Ghana’s President John Dramani Mahama launched the country’s National Artificial Intelligence Strategy on Friday, committing to a 10-year implementation plan aimed at positioning the West African nation as a regional leader in AI adoption and governance.
The strategy includes the establishment of a Responsible Artificial Intelligence Office to coordinate policy execution and provide oversight across government agencies.
Mahama framed the initiative as a development imperative rather than a technological aspiration, saying, “AI is no longer the future, it is a development tool of our present.”
The government plans to invest in upskilling and reskilling the public sector workforce as part of a people-centered rollout designed to extend AI readiness beyond technical agencies to workers across all sectors of the economy.
Samuel Nartey George, Minister for Communications, Digital Technology and Innovations, said the strategy would be backed by continued infrastructure investment, including ongoing 4G and 5G connectivity expansion. “Ghana steps forward, deliberately and confidently, into the Intelligence Age,” he said.

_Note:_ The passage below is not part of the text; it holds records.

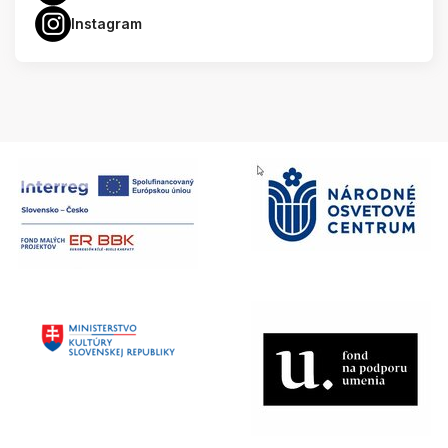
Instagram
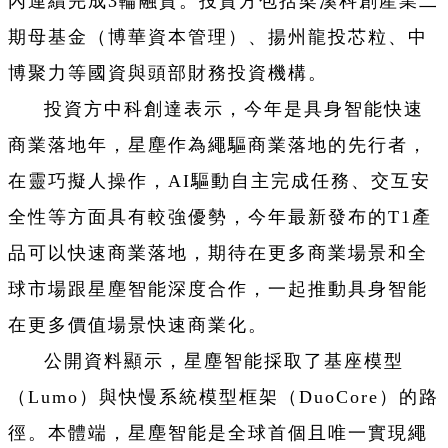
內連續完成3輪融資。投資方包括梁溪科創產業二
期母基金（博華資本管理）、揚州龍投芯粒、中
博聚力等國資與頭部財務投資機構。
投資方中科創達表示，今年是具身智能快速
商業落地年，星塵作為繩驅商業落地的先行者，
在靈巧擬人操作，AI驅動自主完成任務、交互安
全性等方面具有較強優勢，今年最新發布的T1產
品可以快速商業落地，期待在更多商業場景和全
球市場跟星塵智能深度合作，一起推動具身智能
在更多價值場景快速商業化。
公開資料顯示，星塵智能採取了基座模型
（Lumo）與快慢系統模型框架（DuoCore）的路
徑。本體端，星塵智能是全球首個且唯一實現繩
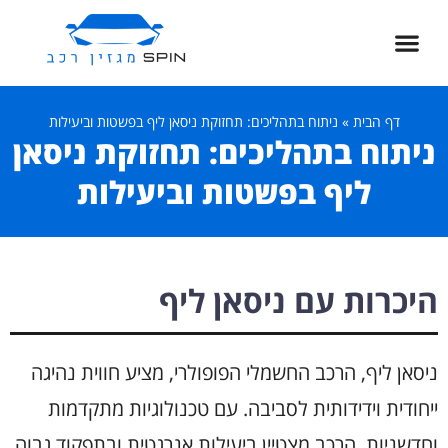
דף הבית
»
ניתוח בתהליכים: תחזוקת ניסאן ליף בפשטות וביעילות
ניתוח בתהליכים: תחזוקת ניסאן
ליף בפשטות וביעילות
היכרות עם ניסאן ליף
ניסאן ליף, הרכב החשמלי הפופולרי, מציע חווית נהיגה
ייחודית וידידותית לסביבה. עם טכנולוגיות מתקדמות
וחדשניות, הרכב מצטיין ביעילות אנרגטית ובתפקוד גבוה.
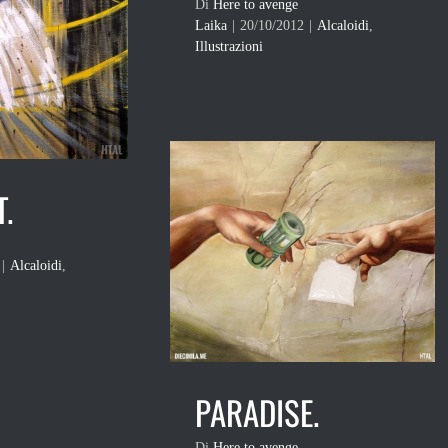
Di
Here to avenge
Laika
|
20/10/2012
|
Alcaloidi
,
Illustrazioni
.
|
Alcaloidi
,
PARADISE.
Di
Here to avenge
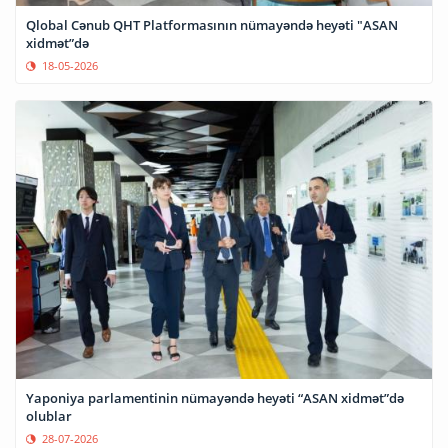
Qlobal Cənub QHT Platformasının nümayəndə heyəti "ASAN
xidmət”də
18-05-2026
Yaponiya parlamentinin nümayəndə heyəti “ASAN xidmət”də
olublar
28-07-2026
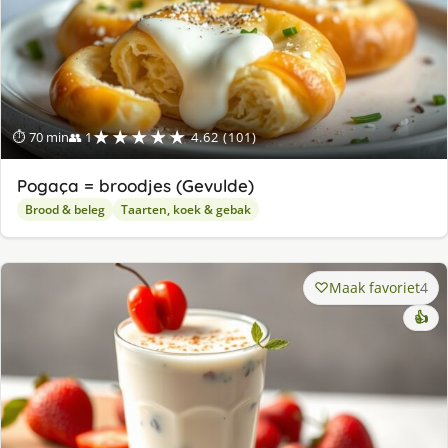
★★★★★
⏱ 70 min
👥 1
4.62 (101)
Pogaça = broodjes (Gevulde)
Brood & beleg
Taarten, koek & gebak
Maak favoriet
4
👍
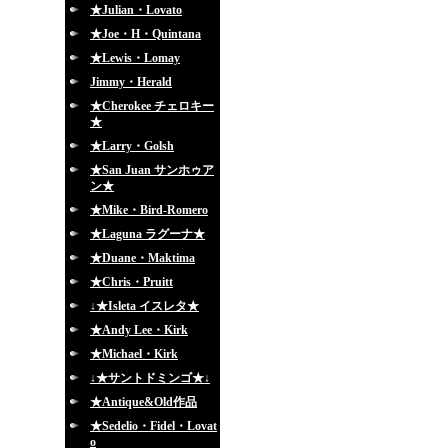
★Julian・Lovato
★Joe・H・Quintana
★Lewis・Lomay
Jimmy・Herald
★Cherokee チェロキー
★
★Larry・Golsh
★San Juan サンホゥア
ン★
★Mike・Bird-Romero
★Laguna ラグーナ★
★Duane・Maktima
★Chris・Pruitt
↓★Isleta イスレタ★
★Andy Lee・Kirk
★Michael・Kirk
↓★サントドミンゴ★↓
★Antique&Old作品
★Sedelio・Fidel・Lovat
o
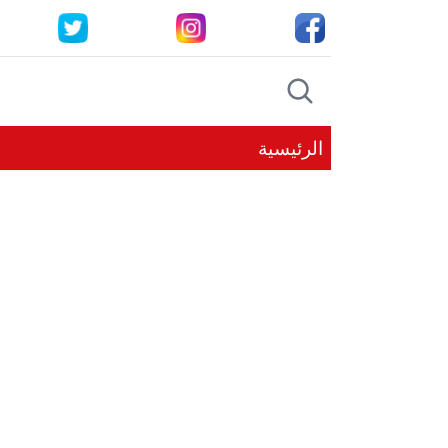
الرئيسية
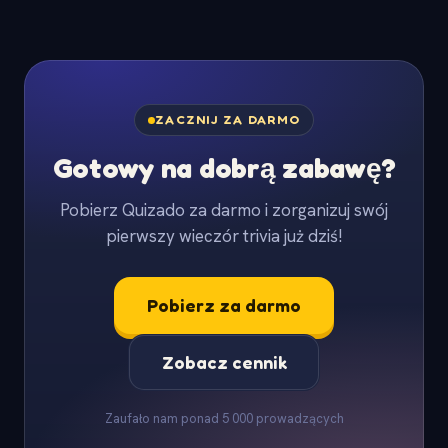
ZACZNIJ ZA DARMO
Gotowy na dobrą zabawę?
Pobierz Quizado za darmo i zorganizuj swój
pierwszy wieczór trivia już dziś!
Pobierz za darmo
Zobacz cennik
Zaufało nam ponad 5 000 prowadzących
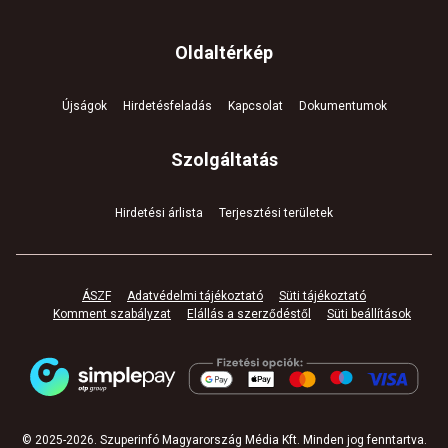
Oldaltérkép
Újságok
Hirdetésfeladás
Kapcsolat
Dokumentumok
Szolgáltatás
Hirdetési árlista
Terjesztési területek
ÁSZF
Adatvédelmi tájékoztató
Süti tájékoztató
Komment szabályzat
Elállás a szerződéstől
Süti beállítások
© 2025-
2026
.
Szuperinfó Magyarország Média Kft. Minden jog fenntartva
.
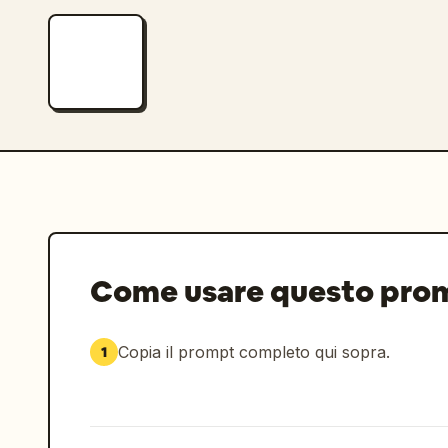
Come usare questo pro
Copia il prompt completo qui sopra.
1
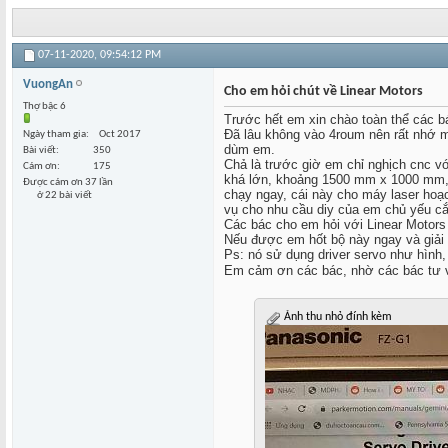
07-11-2020,
09:54:12 PM
VuongAn
Cho em hỏi chút về Linear Motors
Thợ bậc 6
Trước hết em xin chào toàn thể các bá
Đã lâu không vào 4roum nên rất nhớ m
Ngày tham gia
Oct 2017
dùm em.
Bài viết
350
Chả là trước giờ em chỉ nghịch cnc vớ
Cám ơn
175
khá lớn, khoảng 1500 mm x 1000 mm, b
Được cám ơn 37 lần
chạy ngay, cái này cho máy laser hoạ
ở 22 bài viết
vụ cho nhu cầu diy của em chủ yếu cắt
Các bác cho em hỏi với Linear Motor
Nếu được em hốt bộ này ngay và giải 
Ps: nó sử dụng driver servo như hình
Em cảm ơn các bác, nhờ các bác tư v
Ảnh thu nhỏ đính kèm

Mahama said the strategy reflects a deliberate choice to shape AI adoption in alignment with Ghana’s values and development priorities rather than absorb the technology passively.
He called for measurable, accountable outcomes and indicated that clear targets would govern the rollout across the decade-long horizon.
Ghana joins a growing group of African governments formalizing AI governance frameworks, as the continent seeks to regulate and leverage the technology in line with national and continental development goals, including those set under the African Union’s Agenda 2063.